The Phil Lynott conundrum is mostly an amusing rhetorical trick question. It would all be capricious fun were it not for the fact that the insanity that has us stuck in its grip poses a very real threat to the existence of Europeans. As the world lurches toward the “globalist utopia” and European leaders on the whole show no signs of wanting to reduce immigration and repatriate non-Europeans — in fact, they show signs of wanting to do the opposite — these questions of identity will become more prominent in all aspects of life. One only needs to observe the tiresome controversies that erupt during the football World Cup or European Cup, when European nations field teams full of non-Europeans. Anyone who dares to say that the Africans on the pitch aren’t real [insert European nationality here] is more and more likely to face a hate-speech charge or some other Orwellian indictment. Indeed, if you really want to put the Phil Lynott conundrum to the test, find yourself some football fans and tell them their favorite black footballers aren’t really English, Irish, French, Italian, etc.


What’s curious about the enraged reaction you’re bound to get, especially from the non-whites themselves, is how much they want to have their cake — which after all is just a mix of flour, eggs, and sugar — and eat it.

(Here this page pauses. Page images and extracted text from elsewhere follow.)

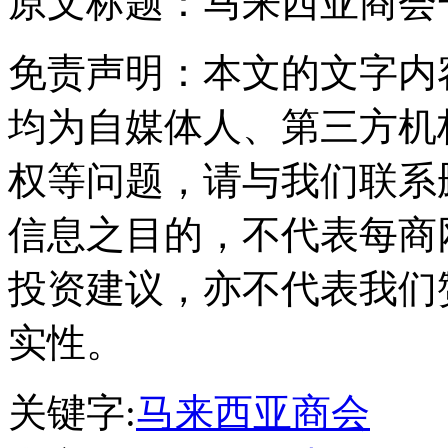
原文标题：
马来西亚商会
免责声明：本文的文字内
均为自媒体人、第三方机
权等问题，请与我们联系
信息之目的，不代表每商
投资建议，亦不代表我们
实性。
关键字:
马来西亚商会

These interlopers, aided by their obsequious white liberal “allies,” will take every opportunity to wear our European identities as a skin-suit, daring anyone to suggest that they are not “just as” English, French, Swedish, or whatever nation is being subverted. Yet so often, the mask slips. When push comes to shove, as when the possibility arises that they might be conscripted to fight for the European nation they claim to be a part of, suddenly they are Nigerian again. Or Jamaican. Or Algerian. Or Pakistani. Or maybe they simply aren’t self-aware and intelligent enough to notice how hypocritical they are.

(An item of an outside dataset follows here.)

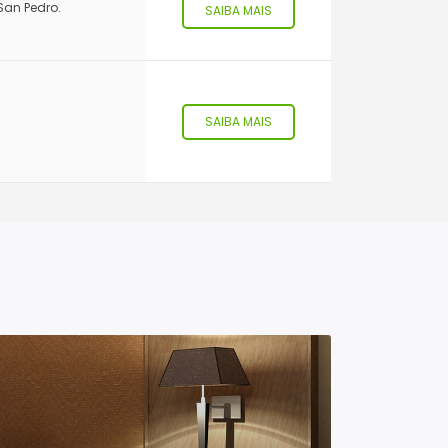
San Pedro.
SAIBA MAIS
SAIBA MAIS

The modern liberal world order is built on lies. From the founding myth of the heroic Allies of the Second World War, to the mantra “Diversity Is Our Strength,” to passport nationalism and magic soil, to the “natural flavors” label on the processed food lining the supermarket aisles, lies are an inescapable feature of our every waking moment.


But maybe it won’t be long before the boys are back in town, bringing some much-needed truth with them.